Last October, Vivo made a noteworthy entrance into the European market with the X51 — a slightly tweaked version of a premium smartphone already known in Asia as the X50. While the marketing emphasis certainly is on its innovative camera setup, the premium smartphone has more than one trick up its sleeve: powered by an AK4377A independent audio chip, the X51 promises to “immerse you in a world of music and sound.” When recording videos, the premium phone also features Autozoom and 3D Sound Tracking to “follow the sound coming from a chosen subject, no matter where it goes.”
We put the Vivo X51 through our rigorous DXOMARK Audio test suite to measure its performance both at recording sound using its built-in microphones, and at playing audio back through its single built-in speaker. In this review, we will break down how it fared in a variety of tests and several common use cases.
Audio specifications include:
- One side-firing speaker on the bottom
- Autozoom and 3D Sound Tracking technologies
- No headphone jack
About DXOMARK Audio tests: For scoring and analysis in our smartphone audio reviews, DXOMARK engineers perform a variety of objective tests and undertake more than 20 hours of perceptual evaluation under controlled lab conditions. This article highlights the most important results of our testing. Note that we evaluate both Playback and Recording using only the device’s built-in hardware and default apps. (For more details about our Playback protocol, click here; for more details about our Recording protocol, click here.)

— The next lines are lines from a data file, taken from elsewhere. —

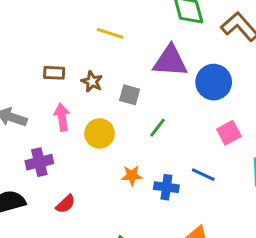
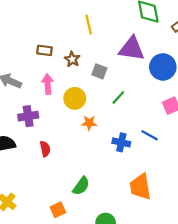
yellow line: (110, 33) -> (89, 24), turned 54
orange star: (132, 176) -> (89, 123), moved
red semicircle: (66, 204) -> (45, 149), turned -63

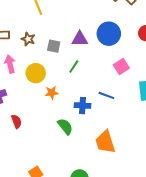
purple triangle: (132, 49) -> (80, 39), moved, size x0.7
green semicircle: (81, 186) -> (65, 126), moved, turned -66

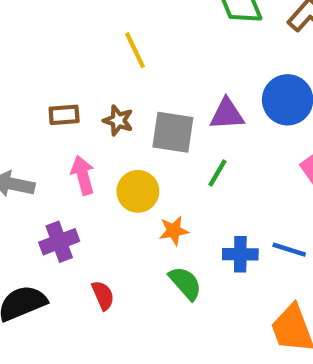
gray square: (54, 46) -> (173, 132), size x1.5
blue line: (106, 95) -> (289, 250), moved
green semicircle: (65, 126) -> (185, 283), moved

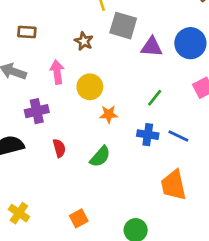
brown rectangle: (64, 115) -> (27, 32), moved
gray square: (173, 132) -> (123, 26), moved
green line: (217, 173) -> (155, 98), moved
green semicircle: (185, 283) -> (100, 157), moved, turned 75

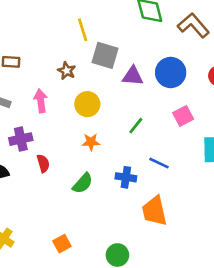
yellow circle: (90, 87) -> (87, 104), moved
blue cross: (148, 135) -> (126, 177), moved
red semicircle: (59, 148) -> (43, 163), moved

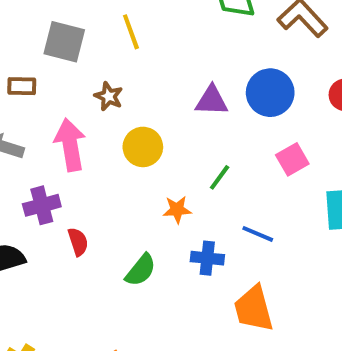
gray square: (105, 55) -> (64, 42), moved
pink arrow: (41, 101) -> (70, 145), size x1.4
orange star: (91, 142) -> (177, 210), moved

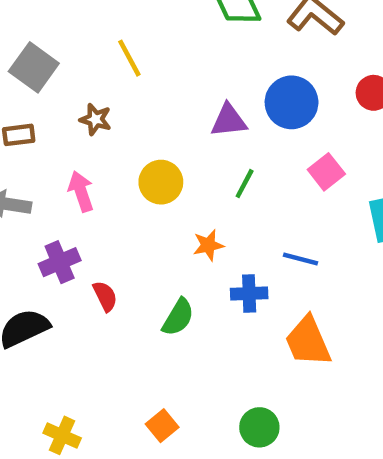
gray square: (64, 42) -> (34, 67), moved, turned 30
brown star: (109, 96) -> (95, 119), moved
pink arrow: (70, 145) -> (81, 191), size x0.7
green line: (220, 177) -> (245, 184), moved

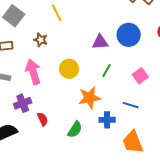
pink square: (326, 172) -> (140, 76), moved
pink arrow: (81, 191) -> (33, 72), size x1.4
orange star: (208, 245) -> (89, 98), size x1.6

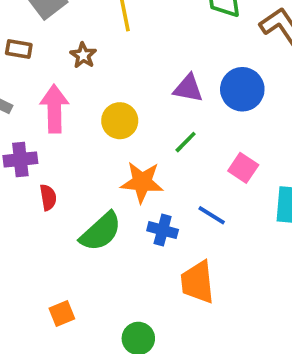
pink square: (140, 76) -> (243, 168), turned -35
green semicircle: (75, 129) -> (101, 232), size x1.4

With an overall score of 53, the Vivo X51 5G placed towards the nether end of our DXOMARK Audio protocol rankings, way behind Xiaomi’s Mi 10 Pro score of 76, the top-scoring phone to date.
The phone’s Playback score is heavily brought down by its single-speaker design, and by its lack of high- end low-end extension. This results in a midrange-focused rendering, nonexistent wideness, off-centered left/right balance, and weak dynamics sub-attributes. While maximum volume is decent, minimum volume isn’t well tuned, inducing a loss of intelligibility for dynamic content (such as classical music or movies). That all said, the phone has one impressive skill: it does an excellent job at managing sonic artifacts, both spectral (distortion) and temporal (compression), especially from quiet to nominal volumes.

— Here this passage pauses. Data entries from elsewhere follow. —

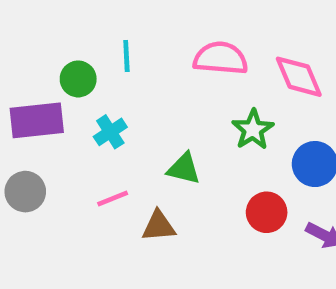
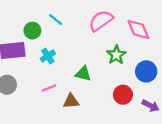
cyan line: (126, 56) -> (56, 20), turned -48
pink semicircle: (221, 58) -> (101, 21), turned -40

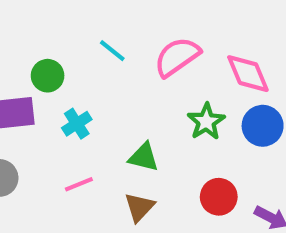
cyan line: (56, 20) -> (112, 51), moved
blue circle: (146, 71) -> (263, 126), moved
brown triangle: (71, 101) -> (139, 207), moved, turned -42

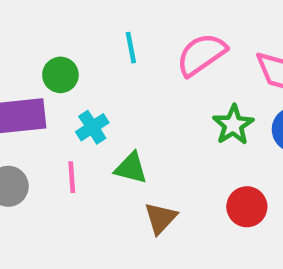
cyan line: (112, 51) -> (131, 48), turned 40
green triangle: (144, 157) -> (131, 168), moved
pink line: (79, 184) -> (72, 177), moved, turned -72

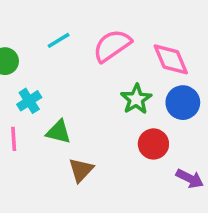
cyan line: (131, 48) -> (59, 40), turned 70
red circle: (247, 207) -> (153, 144), moved

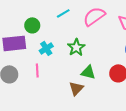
green star: (136, 99) -> (76, 47), moved
green triangle: (59, 132) -> (88, 72), moved

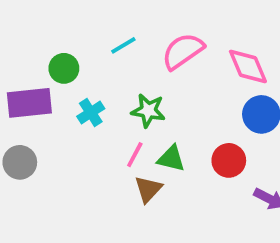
green star: (76, 47) -> (148, 111), turned -30
pink line: (37, 70) -> (135, 155), moved, turned 32

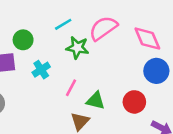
green star: (148, 111) -> (77, 48), moved
pink line: (135, 155) -> (71, 88), moved

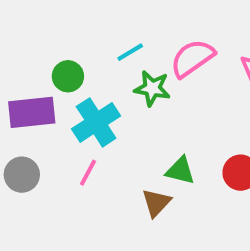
cyan cross: (41, 70) -> (96, 122), size x1.6
pink line: (71, 88) -> (88, 173), moved

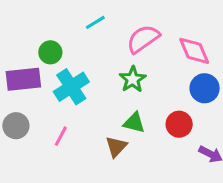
cyan line: (130, 52) -> (95, 22), moved
green star: (152, 88) -> (133, 79), moved, turned 30
pink line: (88, 173) -> (61, 136), moved

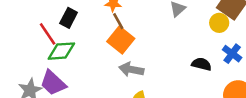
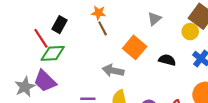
orange square: (121, 40) -> (135, 47), moved
black semicircle: (201, 64) -> (167, 60), moved

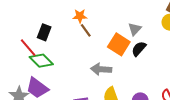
gray triangle: (154, 19) -> (135, 29), moved
green diamond: (53, 53) -> (41, 61), turned 55
black semicircle: (167, 60) -> (139, 49), moved, turned -56

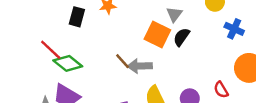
brown line: (86, 30) -> (123, 61), moved
black rectangle: (44, 32) -> (77, 17), moved

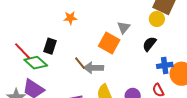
black rectangle: (77, 17) -> (50, 46), moved
blue cross: (234, 29) -> (165, 65), moved, turned -35
black semicircle: (182, 37) -> (149, 44), moved

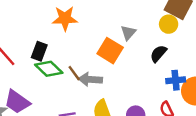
orange star: (70, 18) -> (65, 18), size x1.5
green diamond: (36, 63) -> (49, 69), moved

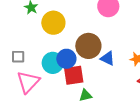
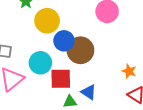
blue triangle: (108, 58) -> (89, 92), moved
blue circle: (66, 59) -> (64, 41), moved

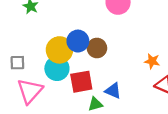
yellow circle: (47, 21) -> (59, 50), moved
brown circle: (80, 50) -> (97, 48), size x0.7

Audio recorded through the Vivo X51 5G’s microphones doesn’t have much more to offer. In recording, too, the frequency response is shrunk down to a midrange-focused reproduction, which also affects the sound envelope. Spatial performance is slightly superior in the recording area, thanks to good localizability and above-average directivity. However, stereo is inverted in life videos (landscape mode), and an elevated level of background noise impairs the distance rendering as well as the signal-to-noise ratio. Finally, in loud environments, recordings exhibit compression and distortion, but otherwise, the phone is as effective at controlling artifacts when recording audio as it is when playing it back.

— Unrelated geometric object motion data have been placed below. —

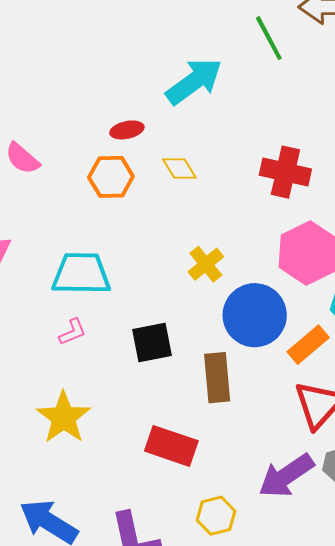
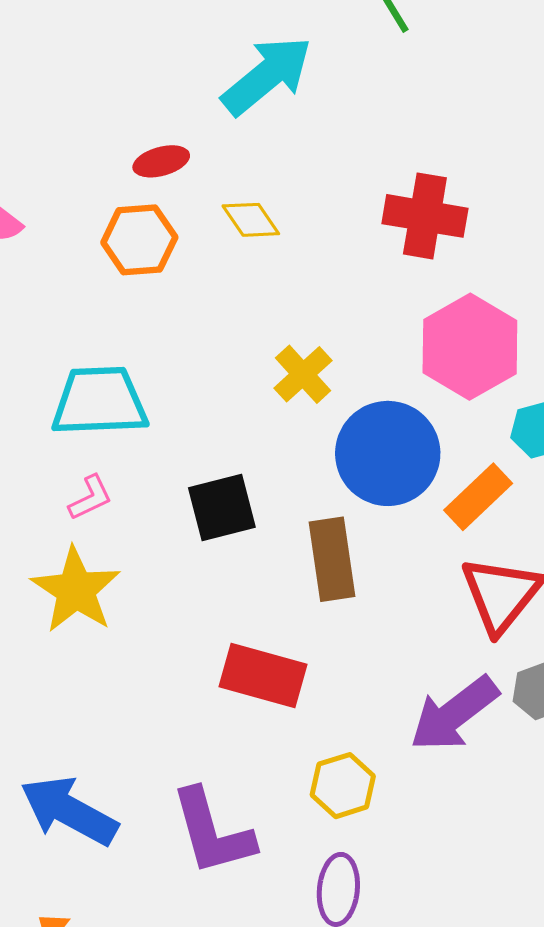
yellow star: (64, 417) -> (76, 590), moved

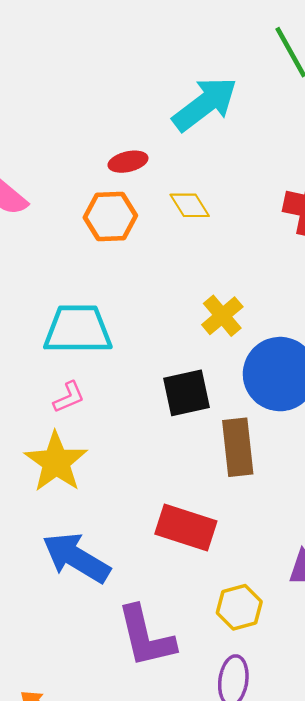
black square: (222, 508) -> (186, 393), moved
blue arrow: (69, 811) -> (76, 558), moved

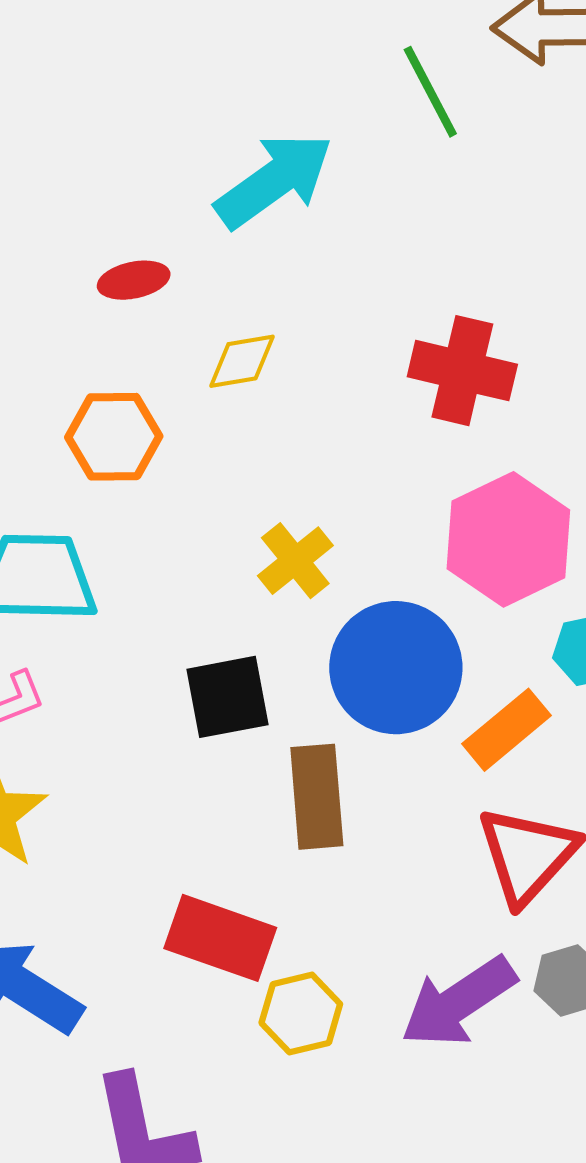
yellow diamond: (190, 205) -> (242, 361), turned -69
orange hexagon: (110, 216) -> (114, 437), moved
yellow hexagon: (239, 607) -> (301, 1013), moved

The DXOMARK Audio overall score of 53 for the Vive X51 5G is derived from its Playback and Recording scores and their respective sub-scores. In this section, we’ll take a closer look at these audio quality sub-scores and explain what they mean for the user.
Xiaomi Mi 10 Pro
Best: Xiaomi Mi 10 Pro (78)
Timbre tests measure how well a phone reproduces sound across the audible tonal range and takes into account bass, midrange, treble, tonal balance, and volume dependency.
The Vivo X51 5G’s playback timbre performance is below average, with a tonal balance exhibiting a lack of both high- and low-end extension. This induces a particularly midrange-focused sound. Classical music, pop rock, and movies fare timidly better than other genres, but still remain below average.
That said, compared to similar mono devices, the overall rendering is fairly clear.
Asus ROG Phone 5
Best: Asus ROG Phone 5 (76)
DXOMark’s dynamics tests measure how well a device reproduces the energy level of a sound source, and how precisely it reproduces bass frequencies.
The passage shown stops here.